Exercise:
Locate each line below that includes "proiecte" and reproduce it.

Supplied data:
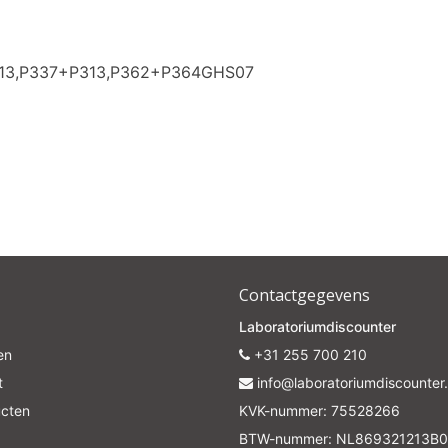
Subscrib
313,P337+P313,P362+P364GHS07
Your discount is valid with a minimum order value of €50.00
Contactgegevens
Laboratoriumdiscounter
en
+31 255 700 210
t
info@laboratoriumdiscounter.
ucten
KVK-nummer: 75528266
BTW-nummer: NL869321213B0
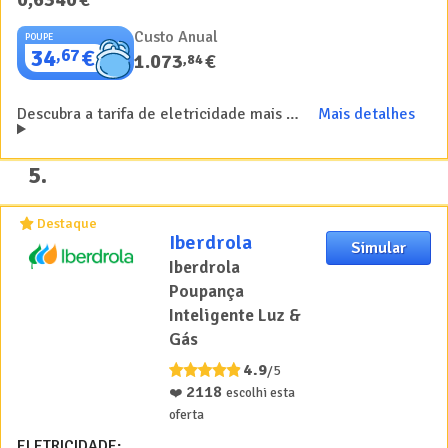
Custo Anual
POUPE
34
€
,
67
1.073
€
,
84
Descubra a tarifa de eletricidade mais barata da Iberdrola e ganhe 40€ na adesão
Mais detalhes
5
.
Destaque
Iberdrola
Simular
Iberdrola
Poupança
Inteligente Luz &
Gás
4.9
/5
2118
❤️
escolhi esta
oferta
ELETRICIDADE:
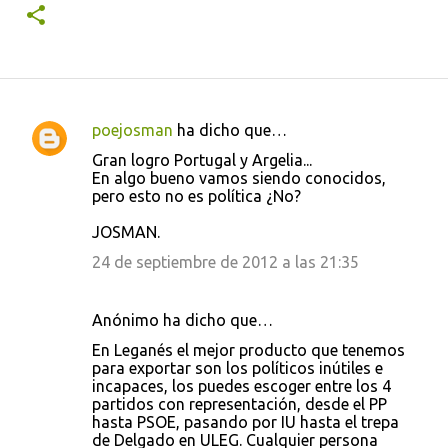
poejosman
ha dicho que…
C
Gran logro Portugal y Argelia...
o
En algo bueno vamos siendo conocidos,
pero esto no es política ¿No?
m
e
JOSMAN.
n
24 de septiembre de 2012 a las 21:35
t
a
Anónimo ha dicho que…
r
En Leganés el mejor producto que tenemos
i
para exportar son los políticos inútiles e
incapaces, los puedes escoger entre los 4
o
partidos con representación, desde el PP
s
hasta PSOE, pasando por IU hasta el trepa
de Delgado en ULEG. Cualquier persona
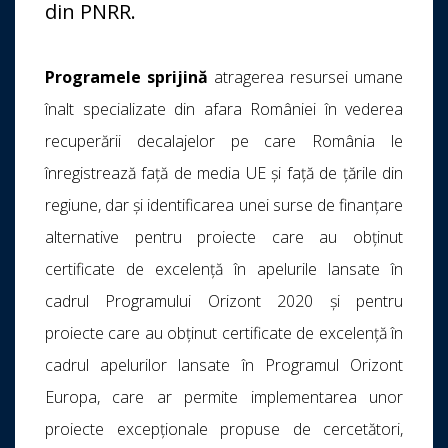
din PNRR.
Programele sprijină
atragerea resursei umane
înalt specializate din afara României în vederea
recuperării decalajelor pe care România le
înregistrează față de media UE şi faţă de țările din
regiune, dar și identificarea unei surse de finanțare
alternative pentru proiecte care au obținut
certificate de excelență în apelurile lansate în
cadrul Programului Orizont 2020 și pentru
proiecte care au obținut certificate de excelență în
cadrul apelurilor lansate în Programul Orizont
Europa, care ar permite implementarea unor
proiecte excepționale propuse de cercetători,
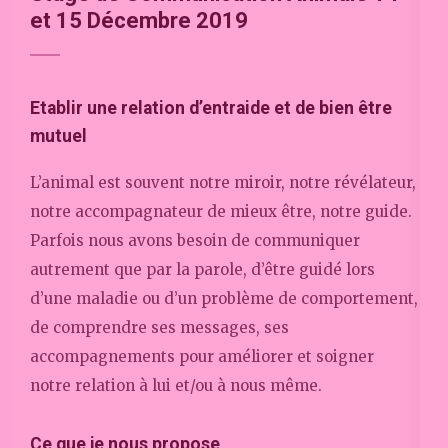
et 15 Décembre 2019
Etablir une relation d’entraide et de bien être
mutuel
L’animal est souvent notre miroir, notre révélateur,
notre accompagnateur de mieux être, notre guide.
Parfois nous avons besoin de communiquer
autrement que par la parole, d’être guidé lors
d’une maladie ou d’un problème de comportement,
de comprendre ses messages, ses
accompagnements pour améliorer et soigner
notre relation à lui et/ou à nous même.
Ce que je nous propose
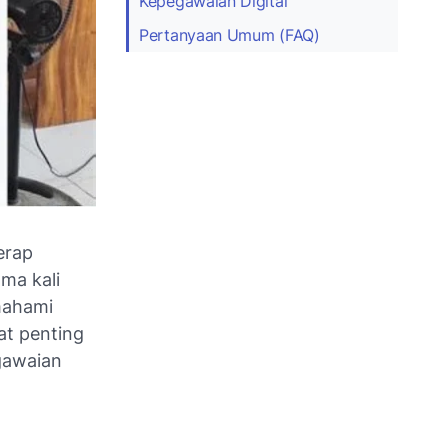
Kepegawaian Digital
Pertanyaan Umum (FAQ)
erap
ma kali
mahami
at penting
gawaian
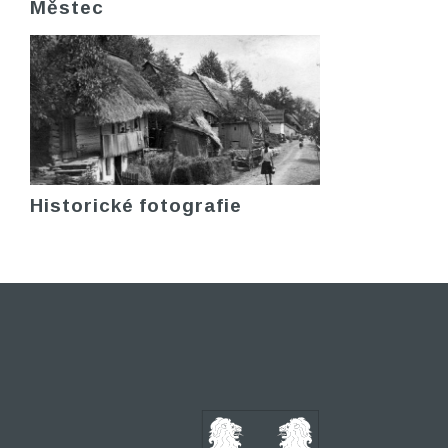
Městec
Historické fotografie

Final answer:
alternative pentru proiecte care au obținut
proiecte care au obținut certificate de excelență în
proiecte excepționale propuse de cercetători,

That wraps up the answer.